I have a large number of monsters, by running a number of tests I found out that performance crashes at the point of calculating the path from the monster to the player, here is the code:
The logic of the code is simple if the character is alive (HealthComponent.Alive), we get directions to the player and move it. If he will be in the attack zone and the attack timer is stopped, i.e. the recharge has passed, then we also hit the player.
But this code very much eats performance, if at 350 enemies I already have <60 fps, then without this piece of code I can have more than 500 enemies at fps >144.
I think the problem is in the calculation of the path to the player, is there any way to optimize it or if I’m wrong and the problem is different, how can I optimize it differently?
If it is just a direction move the “pathfinding” itself will not eat any reasonable amount of performance.
What more likely is eating the performance here is the physics use. The physics process in general (runs up to 8 times a frame) and the physics overlap check (costs more and more to update with more “monsters” and other physics objects in proximity).

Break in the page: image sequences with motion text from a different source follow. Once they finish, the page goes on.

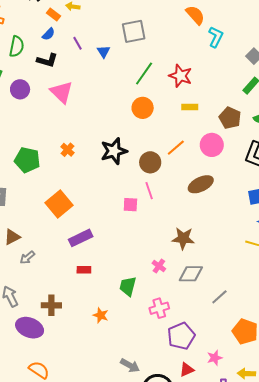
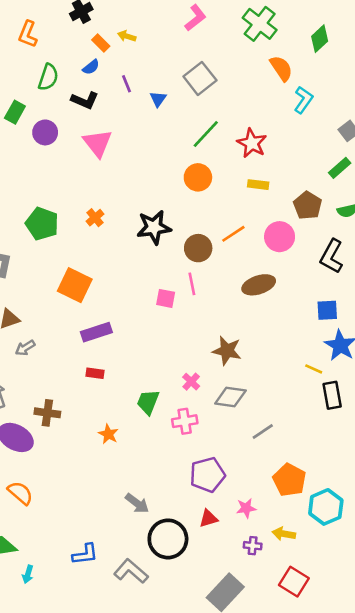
gray square: (134, 31) -> (200, 78), turned -35
orange square: (59, 204) -> (75, 285), turned -32
pink cross: (159, 308) -> (185, 421), moved

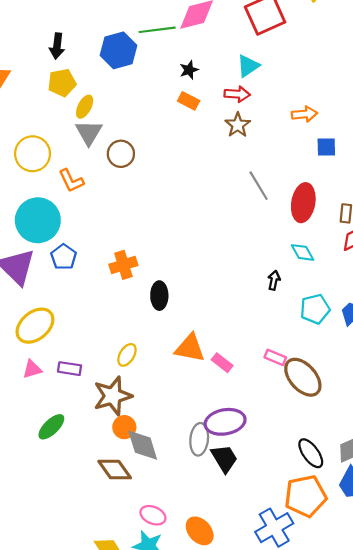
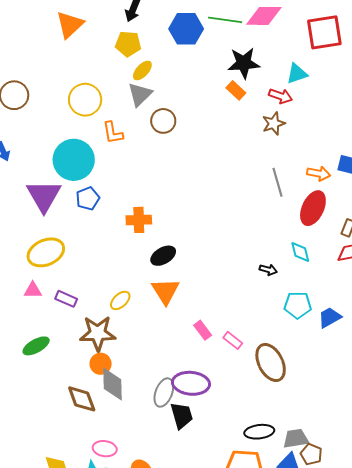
black star: (189, 70) -> (244, 63), size x1.8
orange arrow: (304, 114) -> (319, 173), moved
black arrow: (274, 280) -> (268, 270), turned 78
black ellipse: (159, 296) -> (163, 256), turned 45
orange triangle: (190, 348) -> (165, 291), moved, turned 32
pink rectangle: (275, 357) -> (233, 340), moved
black ellipse: (311, 453) -> (259, 432), turned -76
pink ellipse: (153, 515) -> (105, 449), turned -30

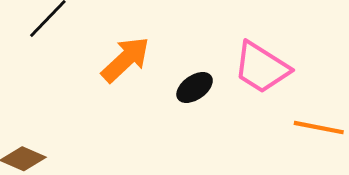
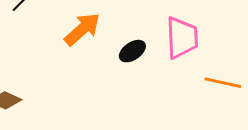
pink trapezoid: (261, 68) -> (182, 38), turned -126

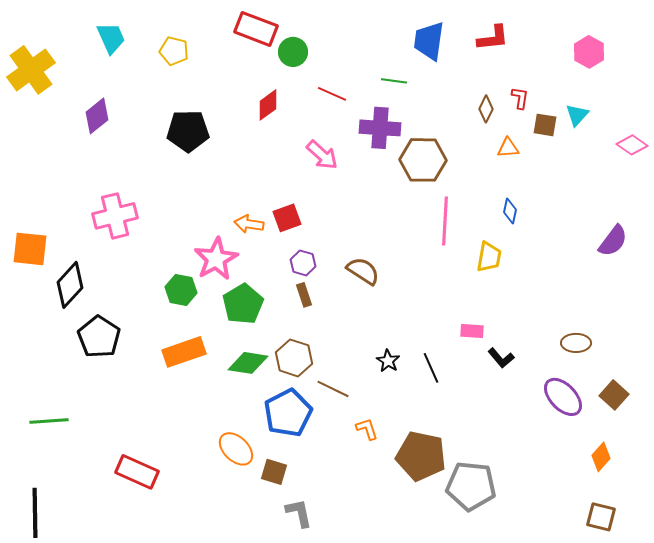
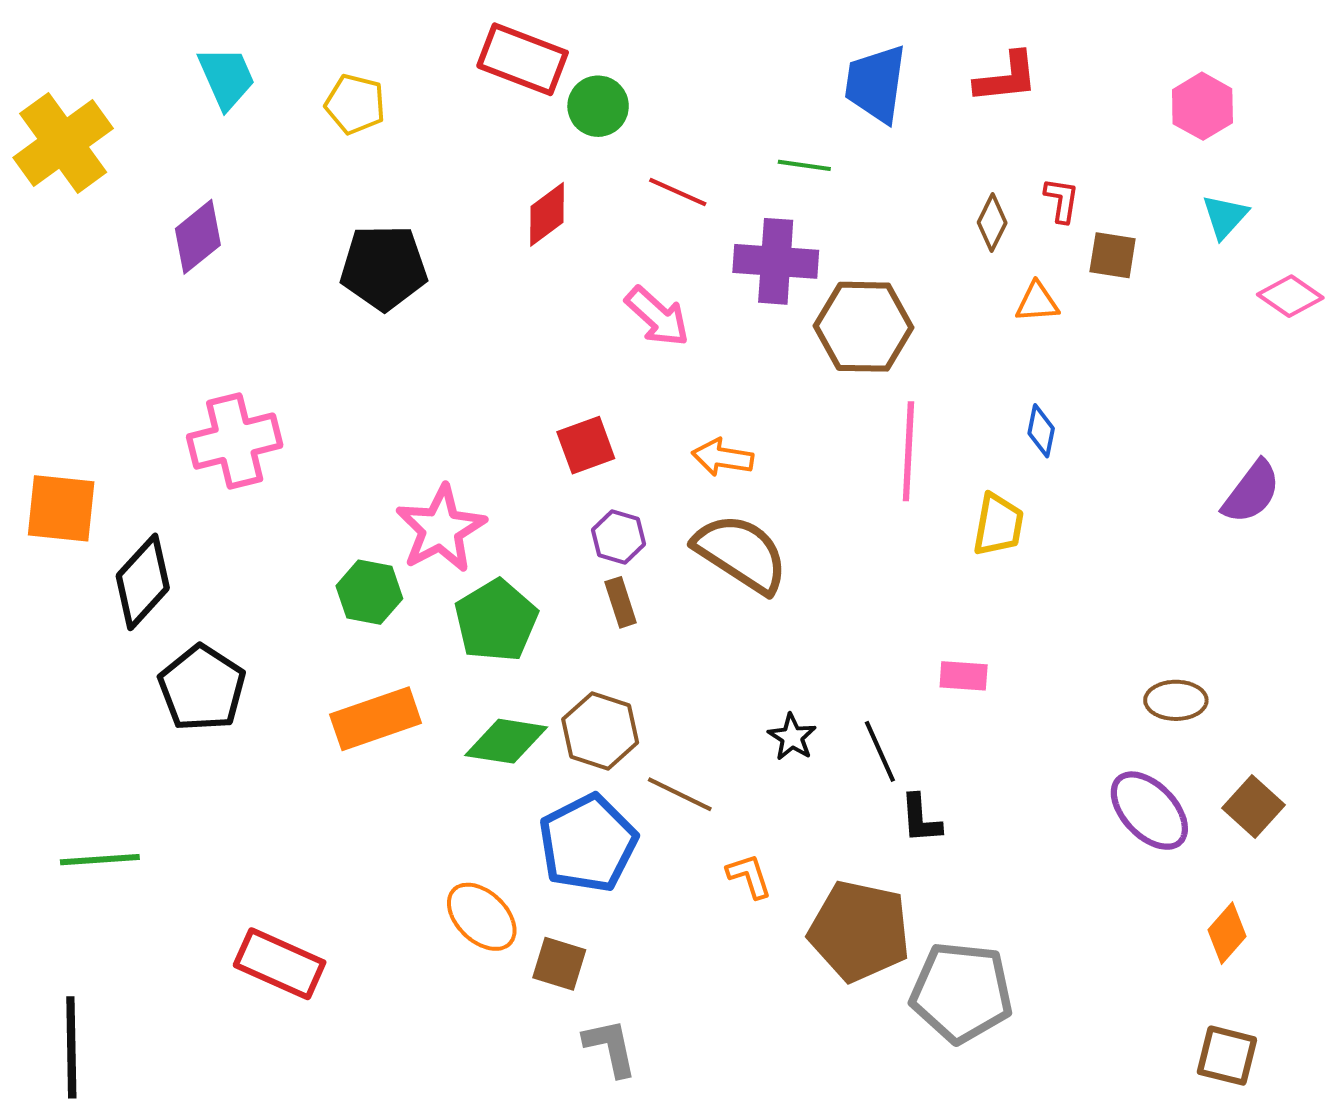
cyan triangle: (577, 115) -> (1225, 216), moved
orange arrow: (249, 224) -> (723, 457), moved
brown semicircle: (363, 271) -> (741, 553), size x1.4
black L-shape: (501, 358) -> (921, 819), moved, turned 36

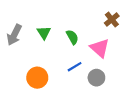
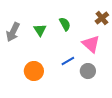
green semicircle: (72, 37) -> (65, 24), moved

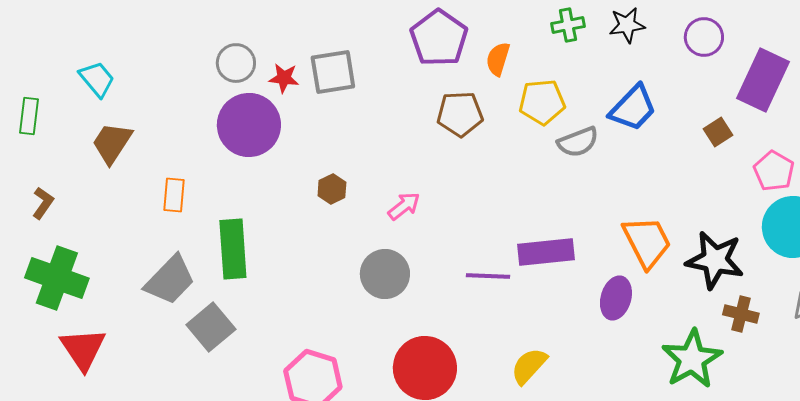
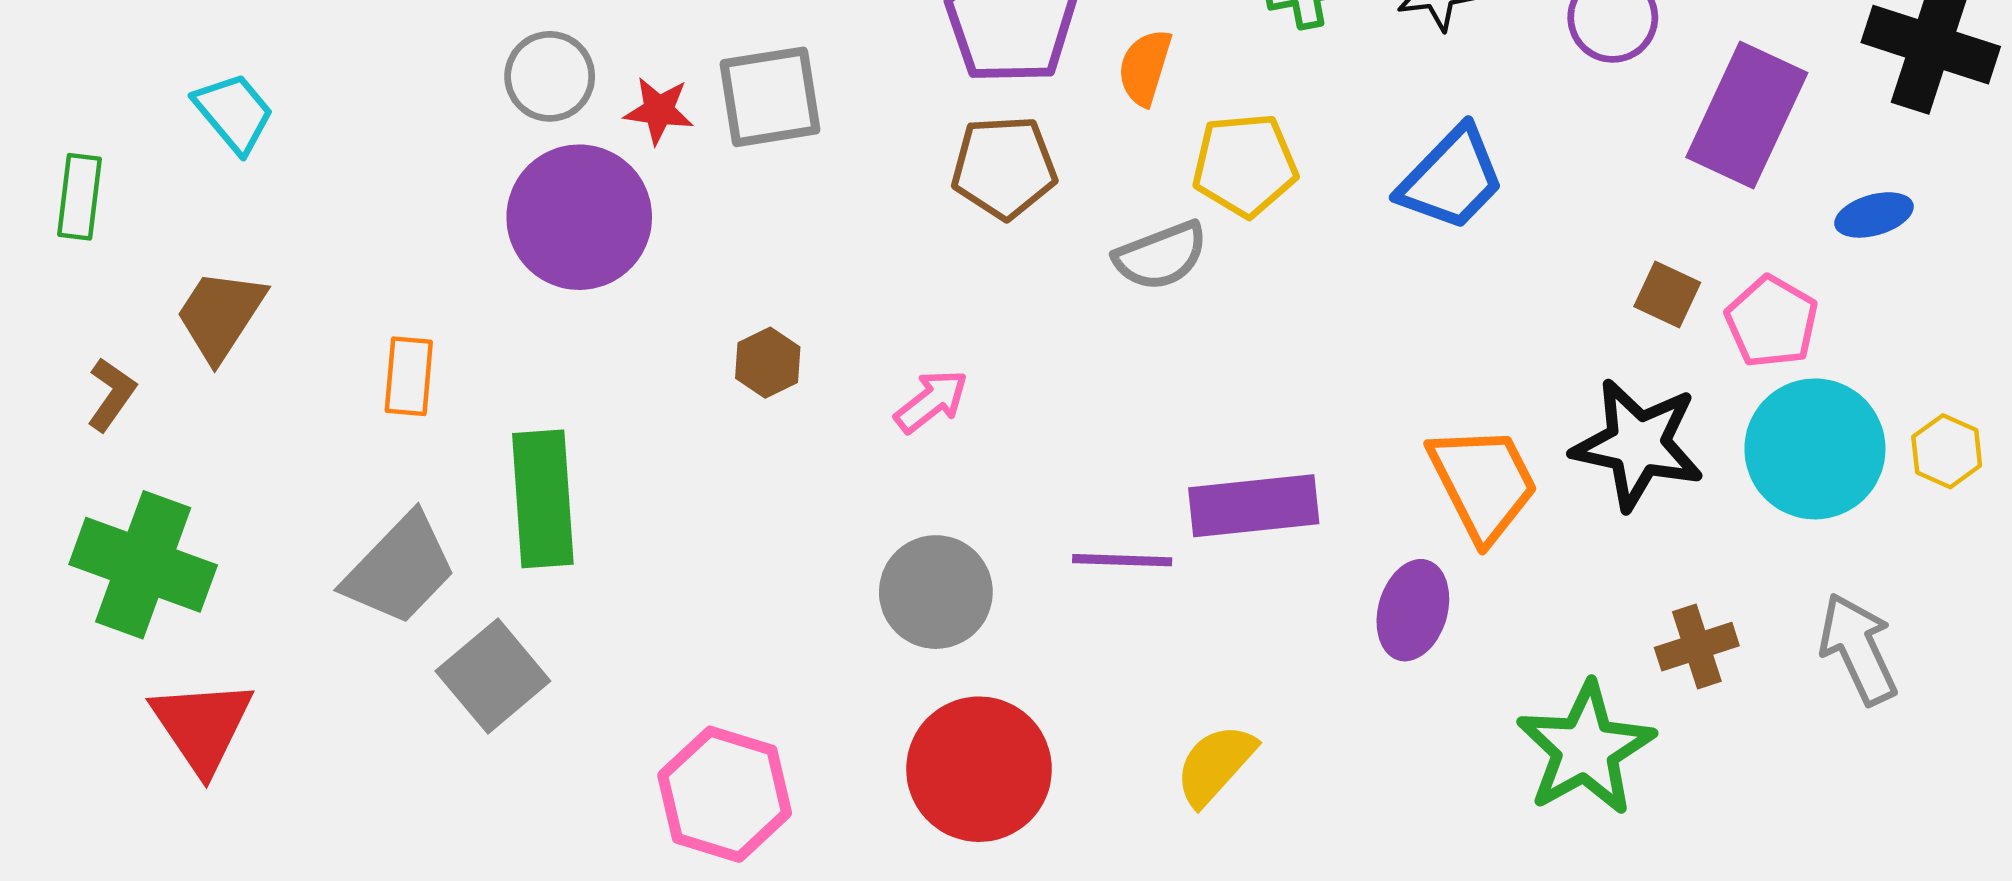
brown pentagon: (460, 114) -> (1004, 167), moved
brown square: (718, 132) -> (1667, 294), moved, turned -32
gray semicircle: (578, 142) -> (1161, 256), moved
brown trapezoid: (112, 143) -> (220, 315), moved
black star: (715, 260) -> (1638, 444), moved
gray circle: (385, 274) -> (936, 592), moved
brown cross: (741, 314) -> (1697, 647), turned -32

Especially Area2D does not scale with a large amount of objects as it is super-height cost for what it does due to all its internal book-keeping for convenience. If you replace it with a “real” PhysicsServer area just for overlap checks you can have like 30+ for the same cost.
Anyway, I think you’re right, I’m already climbing the wall and I don’t know what to do. My computer is not powerful i5 8th generation and gtx 1050, but I think that such a 2D game should safely start and run even on it. I disabled monitoring on hitbox, disabled monitorable on attackArea, changed physics engine to godotPhysics2d, but it doesn’t get better
I was thinking about using physicsServer directly, but… I’m not comfortable with that. Once I tried to write a C++ game without an engine, my nervous system couldn’t take it any further than an ordinary platformer.